Each image should be skipped while the records are restated word for word.

[[ Data for analysis, beginning ]]

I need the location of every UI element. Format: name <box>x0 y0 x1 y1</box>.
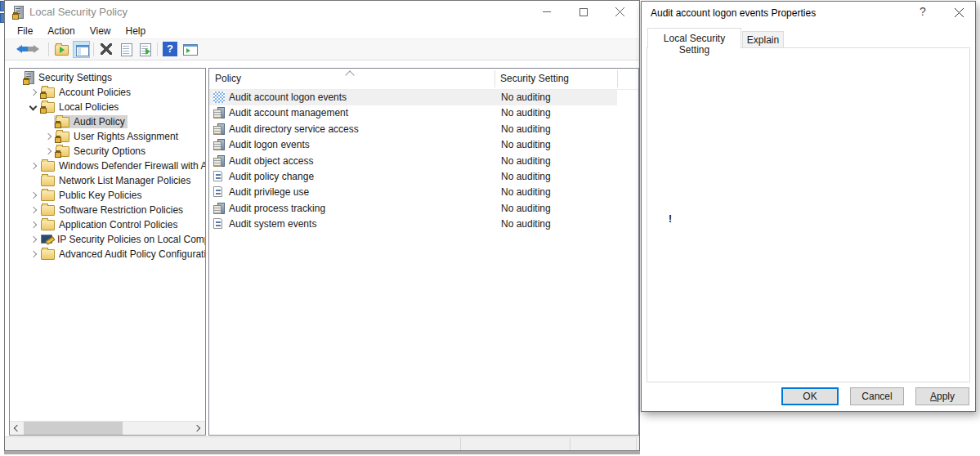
toolbar-separator <box>157 42 158 56</box>
tree-item-network-list-manager[interactable]: Network List Manager Policies <box>10 173 205 188</box>
scroll-right-button[interactable] <box>191 422 205 435</box>
delete-x-icon <box>101 43 112 55</box>
tree-item-security-settings[interactable]: Security Settings <box>10 70 205 85</box>
expander-expanded[interactable] <box>28 101 39 113</box>
list-row-audit-privilege-use[interactable]: Audit privilege useNo auditing <box>209 185 617 200</box>
expander <box>11 72 23 83</box>
dialog-help-button[interactable]: ? <box>914 5 932 21</box>
dialog-close-button[interactable] <box>951 6 969 22</box>
scroll-left-button[interactable] <box>10 422 24 435</box>
expander-collapsed[interactable] <box>28 190 39 201</box>
help-icon: ? <box>163 42 177 56</box>
policy-list-pane: Policy Security Setting Audit account lo… <box>208 68 639 436</box>
folder-icon <box>41 249 55 260</box>
list-row-audit-logon-events[interactable]: Audit logon eventsNo auditing <box>209 137 617 153</box>
expander-collapsed[interactable] <box>43 145 54 157</box>
server-lock-icon <box>25 71 34 84</box>
column-divider[interactable] <box>494 70 495 87</box>
column-header-policy[interactable]: Policy <box>215 73 241 84</box>
menu-view[interactable]: View <box>83 24 119 38</box>
binary-doc-icon <box>213 218 222 229</box>
list-row-audit-account-logon-events[interactable]: Audit account logon eventsNo auditing <box>209 90 617 105</box>
maximize-button[interactable] <box>566 1 602 23</box>
folder-lock-icon <box>41 87 55 98</box>
exclamation-glyph: ! <box>669 213 672 225</box>
folder-icon <box>41 176 55 186</box>
export-list-button[interactable] <box>136 41 154 58</box>
show-action-pane-button[interactable] <box>181 41 199 58</box>
minimize-button[interactable] <box>529 1 566 23</box>
menu-file[interactable]: File <box>10 24 40 38</box>
list-row-audit-system-events[interactable]: Audit system eventsNo auditing <box>209 217 617 232</box>
column-divider[interactable] <box>617 70 618 87</box>
tree-item-audit-policy[interactable]: Audit Policy <box>10 114 205 129</box>
expander-collapsed[interactable] <box>43 131 54 142</box>
ok-button[interactable]: OK <box>781 387 839 405</box>
folder-icon <box>41 220 55 230</box>
help-button[interactable]: ? <box>162 41 179 58</box>
close-icon <box>955 8 964 17</box>
scroll-right-icon <box>194 425 200 431</box>
tree-item-security-options[interactable]: Security Options <box>10 144 205 159</box>
column-header-security-setting[interactable]: Security Setting <box>500 73 569 84</box>
export-button[interactable] <box>53 41 70 58</box>
close-icon <box>615 7 624 16</box>
tree-item-windows-defender-firewall[interactable]: Windows Defender Firewall with Adva <box>10 159 205 173</box>
expander-collapsed[interactable] <box>28 219 39 230</box>
delete-button[interactable] <box>98 41 115 58</box>
expander-collapsed[interactable] <box>28 87 39 98</box>
ledger-icon <box>213 123 225 135</box>
folder-icon <box>41 190 55 201</box>
menu-action[interactable]: Action <box>40 24 82 38</box>
folder-icon <box>41 161 55 172</box>
list-row-audit-policy-change[interactable]: Audit policy changeNo auditing <box>209 169 617 185</box>
close-button[interactable] <box>602 1 639 23</box>
tree-item-application-control[interactable]: Application Control Policies <box>10 217 205 232</box>
folder-lock-icon <box>41 102 55 113</box>
tree-item-software-restriction[interactable]: Software Restriction Policies <box>10 203 205 217</box>
properties-button[interactable] <box>118 41 135 58</box>
horizontal-scrollbar[interactable] <box>10 421 205 435</box>
tree-item-user-rights-assignment[interactable]: User Rights Assignment <box>10 129 205 144</box>
status-separator <box>460 438 461 450</box>
apply-button[interactable]: Apply <box>915 387 969 405</box>
show-console-tree-button[interactable] <box>73 41 90 58</box>
tree-item-local-policies[interactable]: Local Policies <box>10 100 205 114</box>
export-list-icon <box>140 43 151 56</box>
expander-collapsed[interactable] <box>28 248 39 260</box>
tab-explain[interactable]: Explain <box>742 31 784 48</box>
console-tree-icon <box>76 45 89 56</box>
menu-help[interactable]: Help <box>119 24 154 38</box>
tree-item-ip-security-policies[interactable]: IP Security Policies on Local Compute <box>10 232 205 247</box>
list-row-audit-process-tracking[interactable]: Audit process trackingNo auditing <box>209 201 617 217</box>
status-separator <box>570 438 571 450</box>
binary-doc-icon <box>213 171 222 181</box>
audit-account-logon-events-properties-dialog: Audit account logon events Properties ? … <box>641 1 976 412</box>
action-pane-icon <box>183 44 198 56</box>
list-row-audit-object-access[interactable]: Audit object accessNo auditing <box>209 154 617 169</box>
expander-collapsed[interactable] <box>28 234 39 245</box>
forward-arrow-icon <box>34 45 43 53</box>
expander-collapsed[interactable] <box>28 204 39 216</box>
tab-local-security-setting[interactable]: Local Security Setting <box>647 28 741 48</box>
back-button[interactable] <box>10 41 27 58</box>
properties-doc-icon <box>121 43 132 56</box>
toolbar-separator <box>48 42 49 56</box>
cancel-button[interactable]: Cancel <box>850 387 904 405</box>
back-arrow-icon <box>12 45 22 53</box>
expander-collapsed[interactable] <box>28 160 39 172</box>
toolbar: ? <box>5 38 639 60</box>
folder-lock-icon <box>56 146 69 157</box>
toolbar-separator <box>93 42 94 56</box>
tree-item-public-key-policies[interactable]: Public Key Policies <box>10 188 205 203</box>
folder-lock-icon <box>56 132 69 142</box>
status-separator <box>636 438 637 450</box>
tree-item-account-policies[interactable]: Account Policies <box>10 85 205 100</box>
list-row-audit-account-management[interactable]: Audit account managementNo auditing <box>209 105 617 121</box>
ledger-icon <box>213 203 225 214</box>
list-row-audit-directory-service-access[interactable]: Audit directory service accessNo auditin… <box>209 122 617 137</box>
tree-item-advanced-audit-policy[interactable]: Advanced Audit Policy Configuration <box>10 247 205 262</box>
scrollbar-thumb[interactable] <box>24 422 123 435</box>
window-controls <box>529 1 639 23</box>
forward-button[interactable] <box>29 41 46 58</box>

[[ Data for analysis, end ]]

Answer for the task:
I need the location of every UI element. Format: name <box>x0 y0 x1 y1</box>.
toolbar-separator <box>157 42 158 56</box>
tree-item-network-list-manager[interactable]: Network List Manager Policies <box>10 173 205 188</box>
scroll-right-button[interactable] <box>191 422 205 435</box>
delete-x-icon <box>101 43 112 55</box>
tree-item-security-settings[interactable]: Security Settings <box>10 70 205 85</box>
expander-expanded[interactable] <box>28 101 39 113</box>
list-row-audit-privilege-use[interactable]: Audit privilege useNo auditing <box>209 185 617 200</box>
expander <box>11 72 23 83</box>
dialog-help-button[interactable]: ? <box>914 5 932 21</box>
dialog-close-button[interactable] <box>951 6 969 22</box>
scroll-left-button[interactable] <box>10 422 24 435</box>
expander-collapsed[interactable] <box>28 190 39 201</box>
help-icon: ? <box>163 42 177 56</box>
policy-list-pane: Policy Security Setting Audit account lo… <box>208 68 639 436</box>
folder-icon <box>41 249 55 260</box>
list-row-audit-logon-events[interactable]: Audit logon eventsNo auditing <box>209 137 617 153</box>
expander-collapsed[interactable] <box>43 145 54 157</box>
server-lock-icon <box>25 71 34 84</box>
column-divider[interactable] <box>494 70 495 87</box>
column-header-policy[interactable]: Policy <box>215 73 241 84</box>
menu-view[interactable]: View <box>83 24 119 38</box>
binary-doc-icon <box>213 218 222 229</box>
list-row-audit-account-logon-events[interactable]: Audit account logon eventsNo auditing <box>209 90 617 105</box>
maximize-button[interactable] <box>566 1 602 23</box>
folder-lock-icon <box>41 87 55 98</box>
exclamation-glyph: ! <box>669 213 672 225</box>
folder-icon <box>41 176 55 186</box>
export-list-button[interactable] <box>136 41 154 58</box>
show-action-pane-button[interactable] <box>181 41 199 58</box>
minimize-button[interactable] <box>529 1 566 23</box>
menu-file[interactable]: File <box>10 24 40 38</box>
list-row-audit-system-events[interactable]: Audit system eventsNo auditing <box>209 217 617 232</box>
column-divider[interactable] <box>617 70 618 87</box>
tree-item-audit-policy[interactable]: Audit Policy <box>10 114 205 129</box>
expander-collapsed[interactable] <box>43 131 54 142</box>
ok-button[interactable]: OK <box>781 387 839 405</box>
folder-icon <box>41 220 55 230</box>
help-button[interactable]: ? <box>162 41 179 58</box>
close-icon <box>955 8 964 17</box>
scroll-right-icon <box>194 425 200 431</box>
tree-item-security-options[interactable]: Security Options <box>10 144 205 159</box>
column-header-security-setting[interactable]: Security Setting <box>500 73 569 84</box>
export-button[interactable] <box>53 41 70 58</box>
close-icon <box>615 7 624 16</box>
tree-item-windows-defender-firewall[interactable]: Windows Defender Firewall with Adva <box>10 159 205 173</box>
expander-collapsed[interactable] <box>28 219 39 230</box>
delete-button[interactable] <box>98 41 115 58</box>
expander-collapsed[interactable] <box>28 87 39 98</box>
ledger-icon <box>213 123 225 135</box>
folder-icon <box>41 190 55 201</box>
menu-action[interactable]: Action <box>40 24 82 38</box>
folder-icon <box>41 161 55 172</box>
list-row-audit-policy-change[interactable]: Audit policy changeNo auditing <box>209 169 617 185</box>
close-button[interactable] <box>602 1 639 23</box>
tree-item-application-control[interactable]: Application Control Policies <box>10 217 205 232</box>
folder-lock-icon <box>41 102 55 113</box>
tree-item-software-restriction[interactable]: Software Restriction Policies <box>10 203 205 217</box>
properties-button[interactable] <box>118 41 135 58</box>
horizontal-scrollbar[interactable] <box>10 421 205 435</box>
tree-item-user-rights-assignment[interactable]: User Rights Assignment <box>10 129 205 144</box>
status-separator <box>460 438 461 450</box>
apply-button[interactable]: Apply <box>915 387 969 405</box>
show-console-tree-button[interactable] <box>73 41 90 58</box>
tree-item-local-policies[interactable]: Local Policies <box>10 100 205 114</box>
export-list-icon <box>140 43 151 56</box>
expander-collapsed[interactable] <box>28 248 39 260</box>
tab-explain[interactable]: Explain <box>742 31 784 48</box>
console-tree-icon <box>76 45 89 56</box>
menu-help[interactable]: Help <box>119 24 154 38</box>
tree-item-ip-security-policies[interactable]: IP Security Policies on Local Compute <box>10 232 205 247</box>
list-row-audit-process-tracking[interactable]: Audit process trackingNo auditing <box>209 201 617 217</box>
status-separator <box>570 438 571 450</box>
binary-doc-icon <box>213 171 222 181</box>
audit-account-logon-events-properties-dialog: Audit account logon events Properties ? … <box>641 1 976 412</box>
action-pane-icon <box>183 44 198 56</box>
list-row-audit-object-access[interactable]: Audit object accessNo auditing <box>209 154 617 169</box>
expander-collapsed[interactable] <box>28 234 39 245</box>
forward-arrow-icon <box>34 45 43 53</box>
expander-collapsed[interactable] <box>28 204 39 216</box>
tab-local-security-setting[interactable]: Local Security Setting <box>647 28 741 48</box>
back-button[interactable] <box>10 41 27 58</box>
properties-doc-icon <box>121 43 132 56</box>
toolbar-separator <box>48 42 49 56</box>
cancel-button[interactable]: Cancel <box>850 387 904 405</box>
back-arrow-icon <box>12 45 22 53</box>
expander-collapsed[interactable] <box>28 160 39 172</box>
toolbar: ? <box>5 38 639 60</box>
folder-lock-icon <box>56 146 69 157</box>
toolbar-separator <box>93 42 94 56</box>
tree-item-public-key-policies[interactable]: Public Key Policies <box>10 188 205 203</box>
folder-lock-icon <box>56 132 69 142</box>
status-separator <box>636 438 637 450</box>
tree-item-account-policies[interactable]: Account Policies <box>10 85 205 100</box>
list-row-audit-account-management[interactable]: Audit account managementNo auditing <box>209 105 617 121</box>
ledger-icon <box>213 203 225 214</box>
list-row-audit-directory-service-access[interactable]: Audit directory service accessNo auditin… <box>209 122 617 137</box>
tree-item-advanced-audit-policy[interactable]: Advanced Audit Policy Configuration <box>10 247 205 262</box>
scrollbar-thumb[interactable] <box>24 422 123 435</box>
window-controls <box>529 1 639 23</box>
forward-button[interactable] <box>29 41 46 58</box>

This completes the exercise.